This thread is a little old, but I see that there is still a huge lack of understanding about oat beers out there. I have been pursuing oat beer brewing now for about a year, and at this point I brew nothing except 100% oat beers in several styles.
I am not a beer judge, so I will not try to describe flavors and feelings in great detail. All I can say is they come out clear, and also tasty!
I use a Grainfather G30 for my mashtun, and a BrewBuilt X1 UNI+ for my fermenter.
Here is a grain bill. All of my recipes are variations of these 4 ingredients...
10 lb Oat Malt
5 lb Golden Naked Oats
1 lb Flaked Oats
.25 lbs Special ****
To make the special ****, line a cookie sheet with aluminum foil. Set the oven on 400 degrees F. Place .25 lb oat malt on the foil and bake for 55 minutes, or until the color is nice and dark. Let it cool. Everyone will tell you to put it in a paper bag for 2 weeks to let it "breath". I don't. I use it right after it has been roasted. Add more or less as you desire o adjust the color of your wart.
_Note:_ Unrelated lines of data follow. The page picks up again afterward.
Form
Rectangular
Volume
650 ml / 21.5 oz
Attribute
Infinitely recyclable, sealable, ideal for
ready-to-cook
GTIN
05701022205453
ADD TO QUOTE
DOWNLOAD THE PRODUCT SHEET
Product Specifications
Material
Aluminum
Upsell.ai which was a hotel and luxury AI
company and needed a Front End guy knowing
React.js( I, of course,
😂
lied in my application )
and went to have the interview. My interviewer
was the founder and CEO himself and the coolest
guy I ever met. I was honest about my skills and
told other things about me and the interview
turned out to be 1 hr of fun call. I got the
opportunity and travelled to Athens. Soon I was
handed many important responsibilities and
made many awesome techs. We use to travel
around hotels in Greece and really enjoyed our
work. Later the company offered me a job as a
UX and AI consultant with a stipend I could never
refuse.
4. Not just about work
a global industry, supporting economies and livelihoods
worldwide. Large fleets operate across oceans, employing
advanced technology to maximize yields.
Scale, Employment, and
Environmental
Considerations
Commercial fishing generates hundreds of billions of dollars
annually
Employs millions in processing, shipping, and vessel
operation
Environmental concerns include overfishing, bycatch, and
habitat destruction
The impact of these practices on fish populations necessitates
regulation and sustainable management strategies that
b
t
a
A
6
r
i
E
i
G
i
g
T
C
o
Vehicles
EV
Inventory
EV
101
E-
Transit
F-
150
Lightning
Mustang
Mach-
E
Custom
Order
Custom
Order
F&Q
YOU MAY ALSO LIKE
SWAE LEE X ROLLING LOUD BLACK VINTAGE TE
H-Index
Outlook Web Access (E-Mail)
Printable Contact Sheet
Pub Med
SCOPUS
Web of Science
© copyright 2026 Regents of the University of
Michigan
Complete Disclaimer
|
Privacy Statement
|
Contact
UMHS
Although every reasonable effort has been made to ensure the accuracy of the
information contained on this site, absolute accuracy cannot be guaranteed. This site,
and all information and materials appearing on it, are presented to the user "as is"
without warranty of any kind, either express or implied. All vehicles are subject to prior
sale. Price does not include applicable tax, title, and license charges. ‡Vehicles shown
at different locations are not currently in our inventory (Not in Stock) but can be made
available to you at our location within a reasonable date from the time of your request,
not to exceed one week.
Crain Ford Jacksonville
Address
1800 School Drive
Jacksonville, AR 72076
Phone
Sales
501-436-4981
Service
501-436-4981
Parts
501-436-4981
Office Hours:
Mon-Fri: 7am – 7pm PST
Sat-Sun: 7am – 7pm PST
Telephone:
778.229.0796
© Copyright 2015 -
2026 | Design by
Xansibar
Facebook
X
I mill all of the grains myself. I have found that the malted oats are more narrow than normal barley. The Golden naked oats (since they are de-husked) are even more narrow. You have to feel your way, but I have my mill set on it's smallest setting.
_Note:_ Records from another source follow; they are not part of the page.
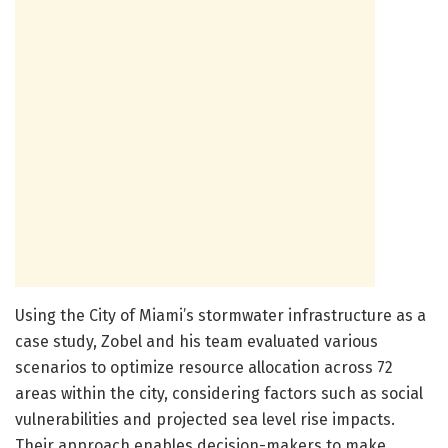
Using the City of Miami’s stormwater infrastructure as a
case study, Zobel and his team evaluated various
scenarios to optimize resource allocation across 72
areas within the city, considering factors such as social
vulnerabilities and projected sea level rise impacts.
Their approach enables decision-makers to make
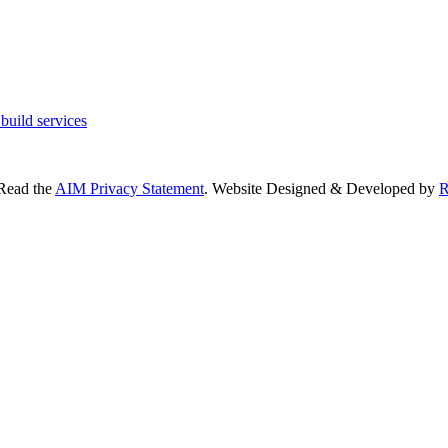
 Read the
AIM Privacy Statement
. Website Designed & Developed by
R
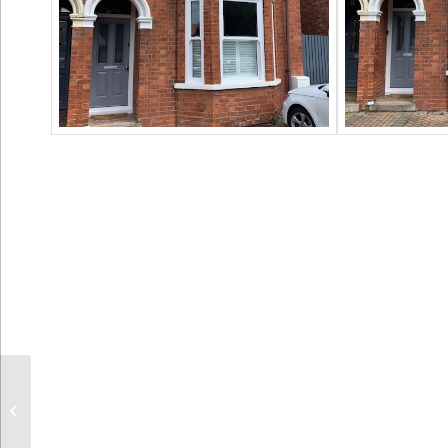
Cladding Replacement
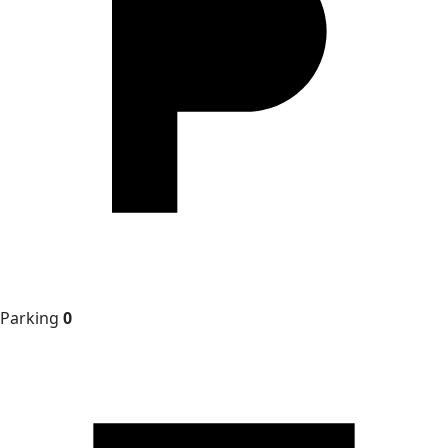
Parking
0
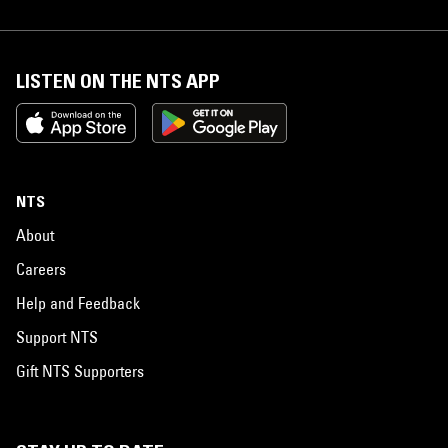
LISTEN ON THE NTS APP
NTS
About
Careers
Help and Feedback
Support NTS
Gift NTS Supporters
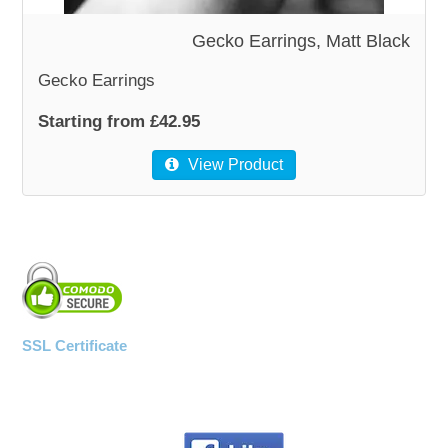
Gecko Earrings, Matt Black
Gecko Earrings
Starting from £42.95
View Product
SSL Certificate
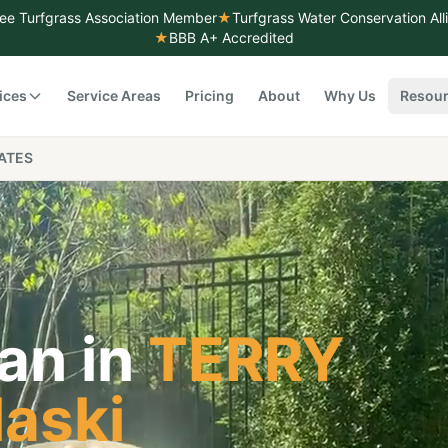
ee Turfgrass Association Member
★
Turfgrass Water Conservation Al
★
BBB A+ Accredited
ices
Service Areas
Pricing
About
Why Us
Resou
ATES
an in
TERRY
laski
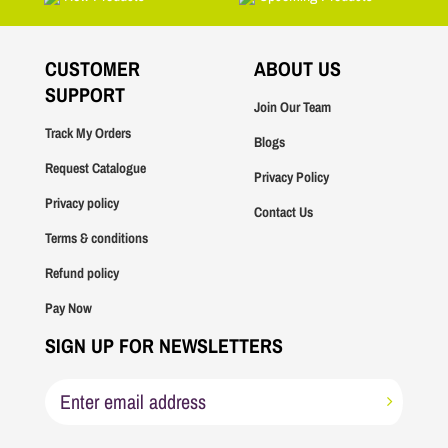
CUSTOMER
ABOUT US
SUPPORT
Join Our Team
Track My Orders
Blogs
Request Catalogue
Privacy Policy
Privacy policy
Contact Us
Terms & conditions
Refund policy
Pay Now
SIGN UP FOR NEWSLETTERS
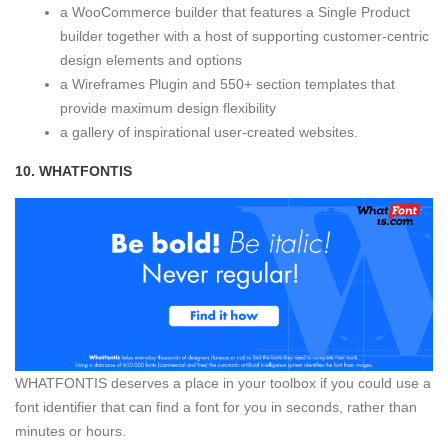
a WooCommerce builder that features a Single Product
builder together with a host of supporting customer-centric
design elements and options
a Wireframes Plugin and 550+ section templates that
provide maximum design flexibility
a gallery of inspirational user-created websites.
10.
WHATFONTIS
WHATFONTIS deserves a place in your toolbox if you could use a
font identifier that can find a font for you in seconds, rather than
minutes or hours.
Don't expect a high efficiency. If you plug the grains into a recipe maker, you will get a high projected ABV. I get 61% efficiency, meaning for the above recipe I get a starting SG of 1.046 and a final gravity of 1.013 for a ABV of 4.33% in a 6 gallon batch. The low ABV is on purpose, I am trying to cut back on my alcohol intake
I'm not sure why the efficiency is so low, I am still working on that. I do know it is because of the oats - I get normal efficiency with barley.
The other thing to note is that I add .25oz Amylase enzyme in the mash. Honestly I don not know if it really requires it, or if there is enough enzyme in the oat malt to handle it. I have it scheduled as a future experiment to find out. For now I just add it in and everything seems to work.
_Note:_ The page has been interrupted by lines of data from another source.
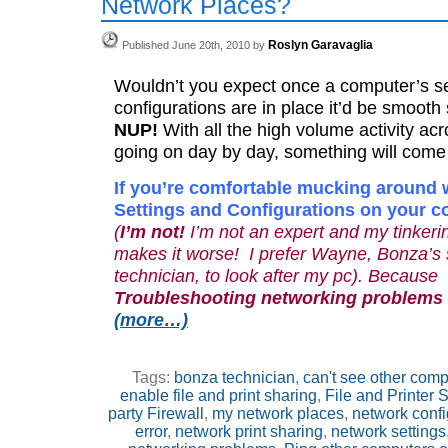
Network Places?
Roslyn Garavaglia
Published June 20th, 2010 by
Wouldn’t you expect once a computer’s se
configurations are in place it’d be smooth 
NUP!
With all the high volume activity ac
going on day by day, something will come
If you’re comfortable mucking around 
Settings and Configurations on your 
(
I’m not!
I’m not an expert and my tinke
makes it worse! I prefer Wayne, Bonza’s 
technician, to look after my pc). Because
Troubleshooting networking problems c
(more…)
Tags:
bonza technician
,
can't see other comp
enable file and print sharing
,
File and Printer 
party Firewall
,
my network places
,
network confi
error
,
network print sharing
,
network settings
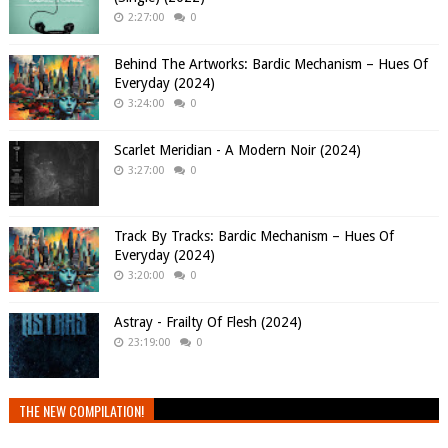
2:27:00
0
Behind The Artworks: Bardic Mechanism – Hues Of
Everyday (2024)
3:24:00
0
Scarlet Meridian - A Modern Noir (2024)
3:27:00
0
Track By Tracks: Bardic Mechanism – Hues Of
Everyday (2024)
3:20:00
0
Astray - Frailty Of Flesh (2024)
23:19:00
0
THE NEW COMPILATION!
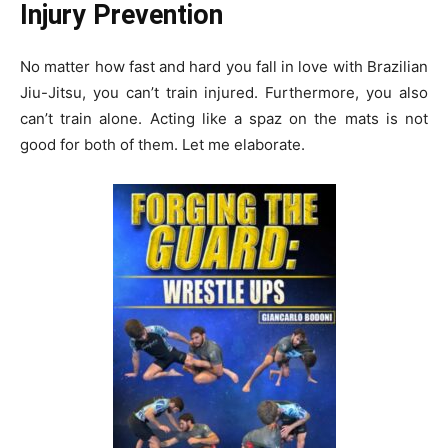
Injury Prevention
No matter how fast and hard you fall in love with Brazilian
Jiu-Jitsu, you can’t train injured. Furthermore, you also
can’t train alone. Acting like a spaz on the mats is not
good for both of them. Let me elaborate.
The ratio of grains is important. I'm not exactly sure where the limits are, but the above grain bill works. As you increase the golden naked oats over 5lb or the flaked oats over 1 lb you run the risk of a stuck mash, so be careful with that. One time I tried 10lbs of Golden Naked oats. It did not go well. Oat malt itself will help with the sparge, and Golden naked will hinder it, as a general rule.
So, that is most everything that I have learned so far about 100% oat beer.
Hopefully you can get some useful information out of this. I haven't exactly been a saint my whole life, so if the world can benefit even just a smidge by this info maybe I will not be judged so harshly in the hereafter!